6 Conclusions
This study presents an advanced hierarchical sensitivity analysis for a
climate–influenced hydrological model system
to quantify different sources of
uncertainty in the hydrological impacts of future climate change. A
multilayer hierarchical uncertainty quantification framework was
developed to integrate with the variance–based sensitivity analysis
method to estimate the relative importance of the uncertainty sources
considered. The Latin hypercube sampling strategy was applied to
calculate the sensitivity indices defined for this hierarchical
sensitivity analysis. Variant uncertainty sources, including three
different GGESs, thirteen plausible GCMs, two hydrological models and
twenty sets of uncertain parameters, were quantified at the catchment
scale.

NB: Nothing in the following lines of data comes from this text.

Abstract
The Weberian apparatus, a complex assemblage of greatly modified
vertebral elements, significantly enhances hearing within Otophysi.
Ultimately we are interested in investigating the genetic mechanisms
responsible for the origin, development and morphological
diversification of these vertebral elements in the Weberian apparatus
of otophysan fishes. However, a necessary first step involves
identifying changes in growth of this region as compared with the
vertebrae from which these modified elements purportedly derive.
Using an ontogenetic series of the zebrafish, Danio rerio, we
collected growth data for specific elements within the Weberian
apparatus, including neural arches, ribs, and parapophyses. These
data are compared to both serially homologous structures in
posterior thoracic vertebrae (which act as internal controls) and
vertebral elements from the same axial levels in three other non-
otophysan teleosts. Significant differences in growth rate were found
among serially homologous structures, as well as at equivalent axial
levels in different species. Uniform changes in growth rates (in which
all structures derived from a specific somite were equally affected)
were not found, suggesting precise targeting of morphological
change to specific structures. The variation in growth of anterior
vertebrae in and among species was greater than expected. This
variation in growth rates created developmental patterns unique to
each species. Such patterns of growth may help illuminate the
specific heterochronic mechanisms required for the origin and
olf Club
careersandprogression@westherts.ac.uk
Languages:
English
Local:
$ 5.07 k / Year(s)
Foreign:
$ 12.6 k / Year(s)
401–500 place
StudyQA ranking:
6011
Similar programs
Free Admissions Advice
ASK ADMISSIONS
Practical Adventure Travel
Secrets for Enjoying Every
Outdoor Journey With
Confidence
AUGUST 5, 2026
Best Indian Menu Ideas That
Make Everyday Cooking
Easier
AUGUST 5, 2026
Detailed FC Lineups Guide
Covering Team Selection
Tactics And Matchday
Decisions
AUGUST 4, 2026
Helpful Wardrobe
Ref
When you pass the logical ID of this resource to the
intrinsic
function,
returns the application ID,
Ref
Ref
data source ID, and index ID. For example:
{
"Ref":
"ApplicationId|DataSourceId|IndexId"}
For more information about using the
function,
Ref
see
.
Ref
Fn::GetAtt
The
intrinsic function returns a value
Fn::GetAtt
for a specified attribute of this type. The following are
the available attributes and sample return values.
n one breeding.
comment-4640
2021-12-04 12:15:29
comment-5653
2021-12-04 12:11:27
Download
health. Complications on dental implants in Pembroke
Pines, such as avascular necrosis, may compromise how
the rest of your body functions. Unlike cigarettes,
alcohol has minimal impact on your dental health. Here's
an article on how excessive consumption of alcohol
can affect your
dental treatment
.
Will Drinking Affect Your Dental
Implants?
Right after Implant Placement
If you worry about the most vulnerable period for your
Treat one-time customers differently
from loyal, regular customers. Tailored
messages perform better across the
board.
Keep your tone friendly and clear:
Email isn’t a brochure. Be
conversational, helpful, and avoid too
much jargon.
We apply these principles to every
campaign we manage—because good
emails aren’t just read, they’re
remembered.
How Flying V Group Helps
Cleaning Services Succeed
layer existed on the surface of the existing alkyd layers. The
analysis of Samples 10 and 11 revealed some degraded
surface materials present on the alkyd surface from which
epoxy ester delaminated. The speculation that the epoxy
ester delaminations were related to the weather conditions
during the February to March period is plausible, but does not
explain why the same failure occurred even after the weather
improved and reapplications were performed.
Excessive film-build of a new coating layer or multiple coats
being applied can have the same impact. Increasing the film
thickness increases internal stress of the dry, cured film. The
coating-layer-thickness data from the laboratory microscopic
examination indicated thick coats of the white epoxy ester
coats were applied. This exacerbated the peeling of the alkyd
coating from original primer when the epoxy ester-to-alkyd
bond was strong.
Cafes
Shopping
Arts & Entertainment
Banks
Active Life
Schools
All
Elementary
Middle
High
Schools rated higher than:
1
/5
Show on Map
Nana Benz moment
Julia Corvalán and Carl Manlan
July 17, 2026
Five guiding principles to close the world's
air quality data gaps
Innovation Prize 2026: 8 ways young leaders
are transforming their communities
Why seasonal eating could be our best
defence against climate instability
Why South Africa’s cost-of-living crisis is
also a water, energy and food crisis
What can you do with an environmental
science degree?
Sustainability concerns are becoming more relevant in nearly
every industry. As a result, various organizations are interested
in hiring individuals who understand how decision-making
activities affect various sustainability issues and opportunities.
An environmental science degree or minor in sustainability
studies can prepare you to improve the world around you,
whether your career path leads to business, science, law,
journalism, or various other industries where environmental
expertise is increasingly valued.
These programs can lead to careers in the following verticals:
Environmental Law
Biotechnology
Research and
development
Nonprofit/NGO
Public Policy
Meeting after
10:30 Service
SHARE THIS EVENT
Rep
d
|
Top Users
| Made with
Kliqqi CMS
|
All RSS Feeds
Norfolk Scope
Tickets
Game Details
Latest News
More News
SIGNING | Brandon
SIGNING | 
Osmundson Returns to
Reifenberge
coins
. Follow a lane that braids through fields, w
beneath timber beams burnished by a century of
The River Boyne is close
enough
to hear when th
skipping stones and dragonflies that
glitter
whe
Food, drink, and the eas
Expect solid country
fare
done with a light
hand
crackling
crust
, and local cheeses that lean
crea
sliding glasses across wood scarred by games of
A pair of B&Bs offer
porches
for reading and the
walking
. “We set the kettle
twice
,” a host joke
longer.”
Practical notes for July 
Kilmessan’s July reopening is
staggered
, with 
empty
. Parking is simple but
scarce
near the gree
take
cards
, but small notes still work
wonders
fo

The spatio–temporal variability of the uncertainties considered
in hydrological (annual discharge and annual peak discharge) predictions
was comparatively analyzed using the four– (three–) layer hierarchical
framework.
The sensitivity analysis results indicated that the GCMs and
hydrological parameters are generally the main contributors of
uncertainty in the discharge projections at the interannual scale. The
uncertainty of GGESs is the smallest contributor of hydrological
projections at the interannual scale, but the uncertainty of GGESs shows
large variability over the projection periods. At the intra–annual
scale, GCMs contribute the largest uncertainty of the discharge
predictions particularly during summer season. In contrast, the
uncertainty due to GGESs, hydrological model and parameters is generally
limited, with the larger contributions in winter than in summer. At the
spatial scale, a large spatial variation was identified in the
sensitivity indices, suggesting that a single result for certain
locations or one time point hardly capture the overall sensitivity
information for a complex problem. Nevertheless, the spatial
heterogeneity of the sensitivity indices does not affect the rank of the
relative importance for uncertainty sources. The proposed framework is
mathematically rigorous and general and can be applied to a wide range
of climate–influenced models with more or different sources of
uncertainty. The sensitivity results can provide key information for the
knowledge of the spatio–temporal variations of various uncertainty
sources in hydrological projections under future climate impacts.